**What you will do**
Each entry is to be retyped exactly as it appears, and each image is to be dropped.

[Document understanding data]
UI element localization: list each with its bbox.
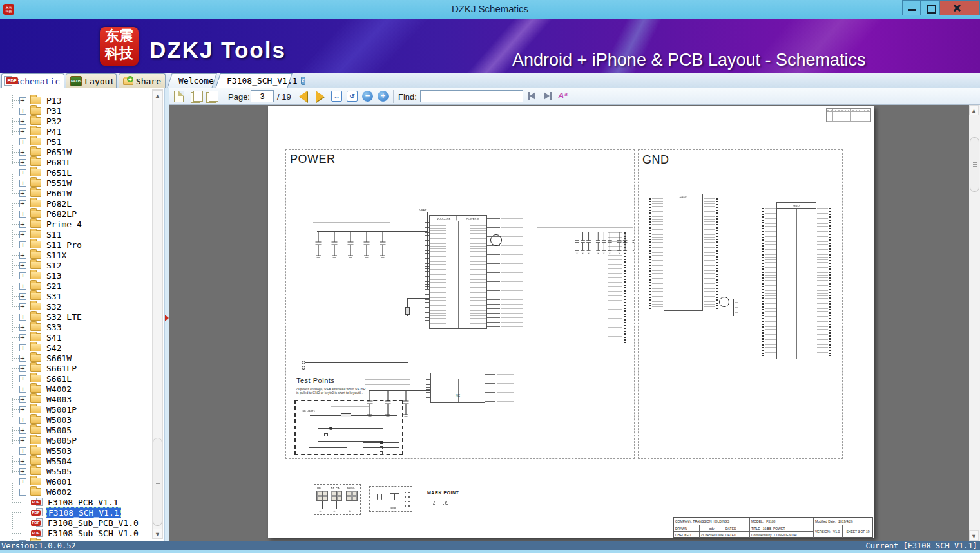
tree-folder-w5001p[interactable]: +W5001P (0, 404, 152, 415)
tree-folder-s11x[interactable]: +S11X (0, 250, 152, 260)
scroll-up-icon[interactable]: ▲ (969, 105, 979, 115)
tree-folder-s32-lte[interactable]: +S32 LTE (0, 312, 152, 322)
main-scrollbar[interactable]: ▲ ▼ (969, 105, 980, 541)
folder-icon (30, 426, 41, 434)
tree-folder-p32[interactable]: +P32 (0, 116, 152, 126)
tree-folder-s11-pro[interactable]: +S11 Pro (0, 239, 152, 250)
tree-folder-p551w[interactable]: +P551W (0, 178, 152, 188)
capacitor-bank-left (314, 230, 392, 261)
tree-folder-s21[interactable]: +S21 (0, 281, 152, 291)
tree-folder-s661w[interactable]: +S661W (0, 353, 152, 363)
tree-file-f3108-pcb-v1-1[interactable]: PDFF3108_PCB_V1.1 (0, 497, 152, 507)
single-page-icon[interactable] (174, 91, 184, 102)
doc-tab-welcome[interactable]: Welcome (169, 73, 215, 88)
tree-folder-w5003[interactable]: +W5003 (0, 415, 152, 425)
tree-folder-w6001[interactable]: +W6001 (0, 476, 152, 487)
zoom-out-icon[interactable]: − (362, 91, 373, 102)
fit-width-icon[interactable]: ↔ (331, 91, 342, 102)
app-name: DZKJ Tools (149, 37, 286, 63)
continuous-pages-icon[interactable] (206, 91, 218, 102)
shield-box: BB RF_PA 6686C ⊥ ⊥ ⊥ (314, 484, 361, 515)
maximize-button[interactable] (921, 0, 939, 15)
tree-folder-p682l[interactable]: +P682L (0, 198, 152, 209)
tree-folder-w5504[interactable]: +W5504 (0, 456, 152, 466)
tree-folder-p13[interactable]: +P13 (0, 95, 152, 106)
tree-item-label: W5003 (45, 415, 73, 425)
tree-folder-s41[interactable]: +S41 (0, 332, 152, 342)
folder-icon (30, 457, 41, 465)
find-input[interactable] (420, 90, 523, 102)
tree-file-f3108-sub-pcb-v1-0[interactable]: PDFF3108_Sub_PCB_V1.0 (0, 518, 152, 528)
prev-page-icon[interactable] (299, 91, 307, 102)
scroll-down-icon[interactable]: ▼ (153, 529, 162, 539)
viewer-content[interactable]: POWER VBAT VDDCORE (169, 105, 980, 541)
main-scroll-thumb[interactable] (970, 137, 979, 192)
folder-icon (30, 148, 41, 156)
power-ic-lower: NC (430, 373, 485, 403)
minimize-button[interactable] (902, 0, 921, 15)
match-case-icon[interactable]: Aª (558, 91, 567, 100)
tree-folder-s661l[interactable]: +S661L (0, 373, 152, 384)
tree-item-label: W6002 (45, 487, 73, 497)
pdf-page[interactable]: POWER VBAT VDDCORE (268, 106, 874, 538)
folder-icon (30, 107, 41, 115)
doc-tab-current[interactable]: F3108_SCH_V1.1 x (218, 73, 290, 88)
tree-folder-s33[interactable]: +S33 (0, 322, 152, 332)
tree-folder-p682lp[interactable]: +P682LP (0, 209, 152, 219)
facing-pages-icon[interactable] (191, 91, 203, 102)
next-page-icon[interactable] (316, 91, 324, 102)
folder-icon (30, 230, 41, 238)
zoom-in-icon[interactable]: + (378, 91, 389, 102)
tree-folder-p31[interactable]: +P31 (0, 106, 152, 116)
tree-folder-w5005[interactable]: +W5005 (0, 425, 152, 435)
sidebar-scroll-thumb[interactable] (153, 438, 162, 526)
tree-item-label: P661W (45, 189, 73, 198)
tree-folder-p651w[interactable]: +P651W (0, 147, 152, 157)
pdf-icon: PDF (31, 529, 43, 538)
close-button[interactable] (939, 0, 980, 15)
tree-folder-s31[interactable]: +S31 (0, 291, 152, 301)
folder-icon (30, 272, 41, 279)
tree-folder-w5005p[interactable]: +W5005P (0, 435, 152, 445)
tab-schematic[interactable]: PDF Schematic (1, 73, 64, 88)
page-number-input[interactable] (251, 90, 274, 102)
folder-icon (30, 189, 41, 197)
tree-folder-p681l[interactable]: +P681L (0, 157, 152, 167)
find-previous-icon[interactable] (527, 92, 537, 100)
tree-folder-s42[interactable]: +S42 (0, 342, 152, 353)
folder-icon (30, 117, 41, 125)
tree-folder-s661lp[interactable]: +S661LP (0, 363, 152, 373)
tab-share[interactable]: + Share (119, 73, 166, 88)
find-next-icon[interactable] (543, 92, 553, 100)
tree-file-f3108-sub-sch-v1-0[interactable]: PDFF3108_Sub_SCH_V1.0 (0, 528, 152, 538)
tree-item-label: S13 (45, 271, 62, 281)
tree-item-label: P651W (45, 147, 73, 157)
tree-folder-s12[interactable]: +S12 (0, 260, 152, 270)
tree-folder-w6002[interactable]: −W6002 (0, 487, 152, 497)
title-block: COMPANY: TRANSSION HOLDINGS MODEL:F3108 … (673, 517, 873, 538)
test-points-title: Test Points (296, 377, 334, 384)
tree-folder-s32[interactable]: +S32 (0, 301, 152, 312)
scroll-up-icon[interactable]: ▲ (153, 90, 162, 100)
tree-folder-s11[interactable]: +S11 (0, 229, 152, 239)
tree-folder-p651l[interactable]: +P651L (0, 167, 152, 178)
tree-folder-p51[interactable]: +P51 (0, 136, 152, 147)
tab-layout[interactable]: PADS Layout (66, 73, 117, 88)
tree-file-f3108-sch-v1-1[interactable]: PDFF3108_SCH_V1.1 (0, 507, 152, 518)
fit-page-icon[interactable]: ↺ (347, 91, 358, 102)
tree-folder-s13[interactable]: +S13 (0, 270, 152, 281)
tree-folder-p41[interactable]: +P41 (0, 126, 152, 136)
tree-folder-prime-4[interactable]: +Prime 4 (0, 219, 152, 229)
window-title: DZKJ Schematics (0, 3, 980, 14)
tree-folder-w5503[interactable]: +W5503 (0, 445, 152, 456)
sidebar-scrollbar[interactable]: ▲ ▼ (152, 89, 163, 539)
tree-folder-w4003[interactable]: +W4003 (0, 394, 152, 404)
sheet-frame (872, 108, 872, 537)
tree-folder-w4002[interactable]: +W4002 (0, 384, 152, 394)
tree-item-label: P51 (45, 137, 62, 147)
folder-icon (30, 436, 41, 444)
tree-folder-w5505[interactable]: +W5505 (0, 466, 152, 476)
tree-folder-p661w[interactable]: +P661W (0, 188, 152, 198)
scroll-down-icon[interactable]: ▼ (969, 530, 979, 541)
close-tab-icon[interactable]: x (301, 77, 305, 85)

**Response below**
UI element localization: list each with its bbox.
tree-folder-w5001p[interactable]: +W5001P (0, 404, 152, 415)
tree-folder-s11x[interactable]: +S11X (0, 250, 152, 260)
scroll-up-icon[interactable]: ▲ (969, 105, 979, 115)
tree-folder-s32-lte[interactable]: +S32 LTE (0, 312, 152, 322)
main-scrollbar[interactable]: ▲ ▼ (969, 105, 980, 541)
folder-icon (30, 426, 41, 434)
tree-folder-p32[interactable]: +P32 (0, 116, 152, 126)
tree-folder-s11-pro[interactable]: +S11 Pro (0, 239, 152, 250)
tree-folder-p551w[interactable]: +P551W (0, 178, 152, 188)
capacitor-bank-left (314, 230, 392, 261)
tree-folder-s21[interactable]: +S21 (0, 281, 152, 291)
tree-folder-s661w[interactable]: +S661W (0, 353, 152, 363)
tree-file-f3108-pcb-v1-1[interactable]: PDFF3108_PCB_V1.1 (0, 497, 152, 507)
single-page-icon[interactable] (174, 91, 184, 102)
doc-tab-welcome[interactable]: Welcome (169, 73, 215, 88)
tree-folder-w5003[interactable]: +W5003 (0, 415, 152, 425)
tree-folder-w6001[interactable]: +W6001 (0, 476, 152, 487)
zoom-out-icon[interactable]: − (362, 91, 373, 102)
fit-width-icon[interactable]: ↔ (331, 91, 342, 102)
app-name: DZKJ Tools (149, 37, 286, 63)
continuous-pages-icon[interactable] (206, 91, 218, 102)
shield-box: BB RF_PA 6686C ⊥ ⊥ ⊥ (314, 484, 361, 515)
maximize-button[interactable] (921, 0, 939, 15)
tree-folder-p682l[interactable]: +P682L (0, 198, 152, 209)
tree-folder-w5504[interactable]: +W5504 (0, 456, 152, 466)
tree-folder-p13[interactable]: +P13 (0, 95, 152, 106)
tree-item-label: W5003 (45, 415, 73, 425)
tree-folder-s41[interactable]: +S41 (0, 332, 152, 342)
folder-icon (30, 457, 41, 465)
find-input[interactable] (420, 90, 523, 102)
tree-file-f3108-sub-pcb-v1-0[interactable]: PDFF3108_Sub_PCB_V1.0 (0, 518, 152, 528)
prev-page-icon[interactable] (299, 91, 307, 102)
scroll-down-icon[interactable]: ▼ (153, 529, 162, 539)
viewer-content[interactable]: POWER VBAT VDDCORE (169, 105, 980, 541)
main-scroll-thumb[interactable] (970, 137, 979, 192)
folder-icon (30, 148, 41, 156)
power-ic-lower: NC (430, 373, 485, 403)
minimize-button[interactable] (902, 0, 921, 15)
match-case-icon[interactable]: Aª (558, 91, 567, 100)
tree-folder-s661l[interactable]: +S661L (0, 373, 152, 384)
tree-item-label: W6002 (45, 487, 73, 497)
pdf-page[interactable]: POWER VBAT VDDCORE (268, 106, 874, 538)
folder-icon (30, 107, 41, 115)
doc-tab-current[interactable]: F3108_SCH_V1.1 x (218, 73, 290, 88)
tree-folder-s33[interactable]: +S33 (0, 322, 152, 332)
tree-folder-p682lp[interactable]: +P682LP (0, 209, 152, 219)
facing-pages-icon[interactable] (191, 91, 203, 102)
next-page-icon[interactable] (316, 91, 324, 102)
folder-icon (30, 230, 41, 238)
zoom-in-icon[interactable]: + (378, 91, 389, 102)
tree-folder-p31[interactable]: +P31 (0, 106, 152, 116)
tree-folder-w5005[interactable]: +W5005 (0, 425, 152, 435)
sidebar-scroll-thumb[interactable] (153, 438, 162, 526)
tree-item-label: P661W (45, 189, 73, 198)
tree-folder-p651w[interactable]: +P651W (0, 147, 152, 157)
pdf-icon: PDF (31, 529, 43, 538)
close-button[interactable] (939, 0, 980, 15)
tree-folder-s31[interactable]: +S31 (0, 291, 152, 301)
folder-icon (30, 272, 41, 279)
tree-folder-w5005p[interactable]: +W5005P (0, 435, 152, 445)
tab-schematic[interactable]: PDF Schematic (1, 73, 64, 88)
page-number-input[interactable] (251, 90, 274, 102)
folder-icon (30, 189, 41, 197)
tree-folder-p681l[interactable]: +P681L (0, 157, 152, 167)
find-previous-icon[interactable] (527, 92, 537, 100)
tree-folder-s42[interactable]: +S42 (0, 342, 152, 353)
folder-icon (30, 117, 41, 125)
tree-folder-s661lp[interactable]: +S661LP (0, 363, 152, 373)
tab-share[interactable]: + Share (119, 73, 166, 88)
find-next-icon[interactable] (543, 92, 553, 100)
tree-file-f3108-sub-sch-v1-0[interactable]: PDFF3108_Sub_SCH_V1.0 (0, 528, 152, 538)
tree-item-label: S13 (45, 271, 62, 281)
tree-item-label: P651W (45, 147, 73, 157)
tree-folder-s12[interactable]: +S12 (0, 260, 152, 270)
tree-folder-w6002[interactable]: −W6002 (0, 487, 152, 497)
title-block: COMPANY: TRANSSION HOLDINGS MODEL:F3108 … (673, 517, 873, 538)
test-points-title: Test Points (296, 377, 334, 384)
tree-folder-s32[interactable]: +S32 (0, 301, 152, 312)
scroll-up-icon[interactable]: ▲ (153, 90, 162, 100)
tree-folder-s11[interactable]: +S11 (0, 229, 152, 239)
tree-folder-p651l[interactable]: +P651L (0, 167, 152, 178)
tree-folder-p51[interactable]: +P51 (0, 136, 152, 147)
tab-layout[interactable]: PADS Layout (66, 73, 117, 88)
tree-file-f3108-sch-v1-1[interactable]: PDFF3108_SCH_V1.1 (0, 507, 152, 518)
fit-page-icon[interactable]: ↺ (347, 91, 358, 102)
tree-folder-s13[interactable]: +S13 (0, 270, 152, 281)
tree-folder-p41[interactable]: +P41 (0, 126, 152, 136)
tree-folder-prime-4[interactable]: +Prime 4 (0, 219, 152, 229)
window-title: DZKJ Schematics (0, 3, 980, 14)
tree-folder-w5503[interactable]: +W5503 (0, 445, 152, 456)
sidebar-scrollbar[interactable]: ▲ ▼ (152, 89, 163, 539)
tree-folder-w4003[interactable]: +W4003 (0, 394, 152, 404)
sheet-frame (872, 108, 872, 537)
tree-folder-w4002[interactable]: +W4002 (0, 384, 152, 394)
tree-item-label: P51 (45, 137, 62, 147)
folder-icon (30, 436, 41, 444)
tree-folder-w5505[interactable]: +W5505 (0, 466, 152, 476)
tree-folder-p661w[interactable]: +P661W (0, 188, 152, 198)
scroll-down-icon[interactable]: ▼ (969, 530, 979, 541)
close-tab-icon[interactable]: x (301, 77, 305, 85)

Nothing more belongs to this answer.